Décélération de la croissance de l'industrie manufacturière au niveau mondial – Le revers mardi de la bourse de Paris suite à la révision de l'indice chinois s'est poursuivi dès jeudi avec l'inflexion de l'indice d'activité du secteur manufacturier du pays à 52,1 après 53,9 en mai. L'indice HSBC pour la Chine perd quant à lui 2,3 points à 50,4, ce qui le met à un niveau très proche de la stagnation (Les indicateurs chinois étant très récents pour la plupart, l'utilisation de 2 indicateurs est préférable)
En Europe, l'indice PMI pour juin s'effrite à 55,6 après 55,8 le mois précédent. Seule, l'Allemagne connaît un rythme de croissance stable du secteur à 58,4, la meilleure performance en Europe.
→ Aux USA, l'indice d'activité ISM manufacturier se réduit à 56,2 contre 59,7 en mai largement sous les 59 attendus et inflige une inflexion nette à la baisse de l'indice d'activité mondial repris ci-dessous qui rencontre sa plus forte baisse depuis la fin 2008 (mais toujours en zone de croissance)

La production industrielle qui était à la pointe du début de reprise fragile de la croissance ces derniers mois marquent donc le pas quelles que soient les grandes zones économiques de la planète, y compris en Chine.
Le niveau de croissance n'est en tout cas pas encore suffisant pour permettre de créer des emplois, 135 000 destructions de postes ayant été enregistrées en juin aux USA après 433 000 le mois précédent.
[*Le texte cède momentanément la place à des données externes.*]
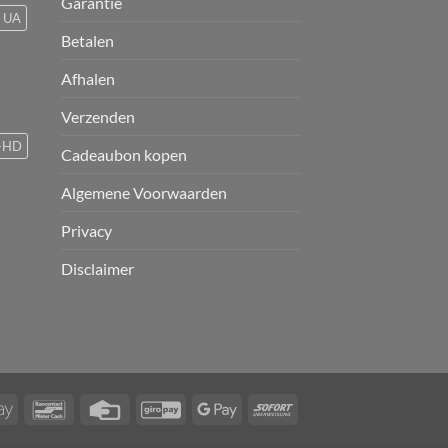
Garantie
UA
Betalen
Afhalen
Verzenden
-HD
Cadeaubon kopen
Algemene Voorwaarden
Privacy
Disclaimer
Apple
Bancontact
Credit
GiroPay
Google
Sofort
Pay
Card
Pay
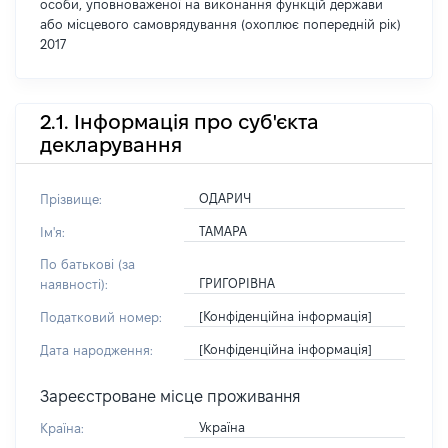
особи, уповноваженої на виконання функцій держави
або місцевого самоврядування (охоплює попередній рік)
2017
2.1. Інформація про суб'єкта
декларування
ОДАРИЧ
Прізвище:
ТАМАРА
Ім'я:
По батькові (за
ГРИГОРІВНА
наявності):
[Конфіденційна інформація]
Податковий номер:
[Конфіденційна інформація]
Дата народження:
Зареєстроване місце проживання
Україна
Країна:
Après 5 mois à peine de créations d'emplois, la 1ère puissance économique mondiale détruit donc à nouveau des emplois (L'historique est disponible sur la 2nde illustration de la chronique du 7 juin)

En retombant le 25 juin dans le trading range (rose), la poursuite de la hausse était conditionnée par le franchissement de 3576 points, cours de clôture atteint lundi qui aura marqué un échec des acheteurs et qui se sont manifestés uniquement et très timidement sur le support haussier (bleu) vers 3450 points.
En rompant ce dernier support, le CAC40 revient sur la borne basse du trading-range dans une configuration qui apparaît difficile. Tout d'abord, rappelons que sous 3320 points, le nombre et la qualité des supports sont faibles avant le gap du 15 juillet 2009 laissé béant entre 3093 et 3102, objectif qui deviendrait rapidement celui des baissiers dans le cas d'une rupture du support testé à 4 reprises depuis 2 mois.
La position des acheteurs est par ailleurs fragilisée par le gap ouvert jeudi matin entre 3408 et 3403 qui peut faire office de résistance et auquel se rajoute la résistance oblique (bleu)
De la même manière que le CAC40 était confronté il y a 15 jours à une importante zone de résistance de long terme autour de 3800, l'indice français rencontre dorénavant une forte résistance à court-moyen terme entre 3400 et 3550 où les moyennes mobiles à 20 jours (gris clair) et à 50 jours se rejoignent.
→ Pour cette semaine, le nombre et l'importance des publications macro-économiques sont en très net retrait par rapport à la semaine passée. Le marché est susceptible de révéler les premiers éléments sur sa psychologie en ce début de 2nd semestre après la digestion de ces nouvelles.
En Europe, sont à suivre cependant les ventes au détail pour mai et mercredi le chiffre révisé du PIB au 1er trimestre en ce qui concerne la zone euro.
Aux USA, l'attention se portera sur mardi sur l'indice d'activité ISM du secteur des services attendu stable à 55,5 contre 55,4 en mai. Lundi, la bourse de New York est fermée en raison de « l'Independance Day ».